La ceremonia duró alrededor de unos veinticinco minutos, donde el juez comentó la importancia de ese evento, que no solo era una fiesta, sino que significaba que ellos estaban dispuestos a compartir cada cosa, por más mínima que fuera, con el otro. Al final, el momento decisivo había llegado: ambos novios tendrían que decir sus votos. Ambos tomaron aliento y se voltearon a ver.

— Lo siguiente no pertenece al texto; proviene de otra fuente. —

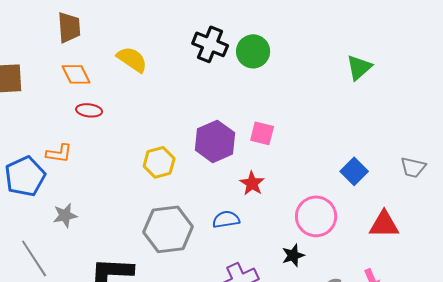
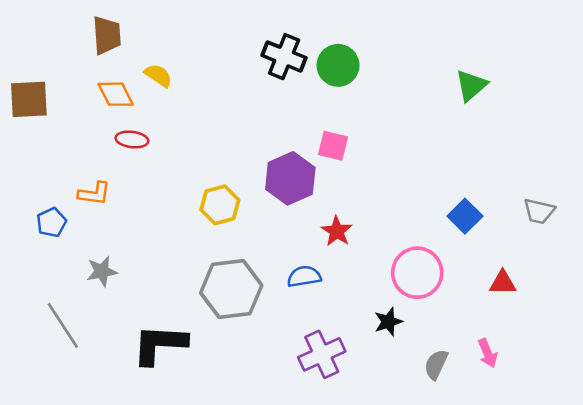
yellow semicircle: (132, 59) -> (158, 75), moved, size x0.7
pink square: (262, 133) -> (333, 146), moved
blue pentagon: (25, 176) -> (52, 222), size x0.6
red triangle: (384, 224) -> (503, 283), size x0.7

— Izanami Hifumi — recitó Jakurai mientras tomaba la sortija en su mano — por mucho tiempo creí que mi destino en esta vida era estar solo, pero luego tú y Doppo llegaron a mi vida, le pusieron emoción y color. Nunca me imaginé, ni siquiera se me cruzó por la mente, que terminaría casándome contigo, pero tú has sido la sorpresa más bonita que me ha dado la vida. Desde el primer momento que entraste a ella fue todo un caos —Hifumi se rio y asintió aceptando la culpa — pero nunca me había divertido tanto hasta ese momento. Así que agradezco cada una de las risas y buenos momentos que me has regalado — El rubio sonrió y limpió una pequeña lágrima de su rostro cuando Jakurai le colocaba el anillo — Te amo y te prometo que no importa cuánto tiempo pase, siempre lo haré — tenía tantas ganas de besarlo en ese momento. Pero se aguantaría, ahora era su turno.
— Doc. — comenzó haciendo alusión a como le llamaba recién lo conoció — Desde chico solo he tenido a Doppo a mi lado, y aunque hacer amigos nunca ha sido algo difícil para mí, luego de cieeerto incidente las cosas se complicaron un poco — ladeó la boca en una media sonrisa apenada — era difícil confiar de nuevo en la gente, así que me cerré, no quería darle a nadie la oportunidad de lastimarme de nueva cuenta… y luego llegaste tú. — Volteo a ver a su amigo y este asintió, dándole valor — Desde el momento que te vi por primera vez pensé que eras muy atractivo, también siempre pensé que eras una persona de lo más interesante y agradable. Contigo puedo platicar y pasar el tiempo haciendo cosas sencillas como pescar, cocinar, ver una película. Sin darme cuenta te habías convertido en mi otra persona especial, y aunque creí que eso me llenaría de terror resultó que no fue así — dio un pequeño beso en las manos largas de su novio y le sonrió — todo fluye tan natural a tu lado, así que no me da miedo entregarte mi corazón —. Con cuidado colocó el anillo y limpió las pequeñas lagrimillas que había en su rostro y el de su novio — Solo quiero dos cosas en el mundo, a ti, y a nosotros, así que prometo amarte hasta que la vida me lo permita —.

Rosho estaba al lado de Doppo disimulando sus lágrimas. Algunos de los invitados también lloraban, el pelirrojo solo sonrió solemne. Si tenía que ser sincero, a él también le asustaba la posibilidad que Jakurai lastimara a su precioso Hifumi, pero luego de un tiempo, estaba más que convencido que no habría mejor persona para su amigo que el doctor.

El juez los declaró esposos, y ambos cerraron la ceremonia con un beso lento y adorable.

Notes:

El plan era publicar desde los primeros días del mes pero la escuela y otros cosas. En fin, espero poder subir en esta última semana varios one shot en esta serie, y si diosito quiere, seguir subiendo más cositos después.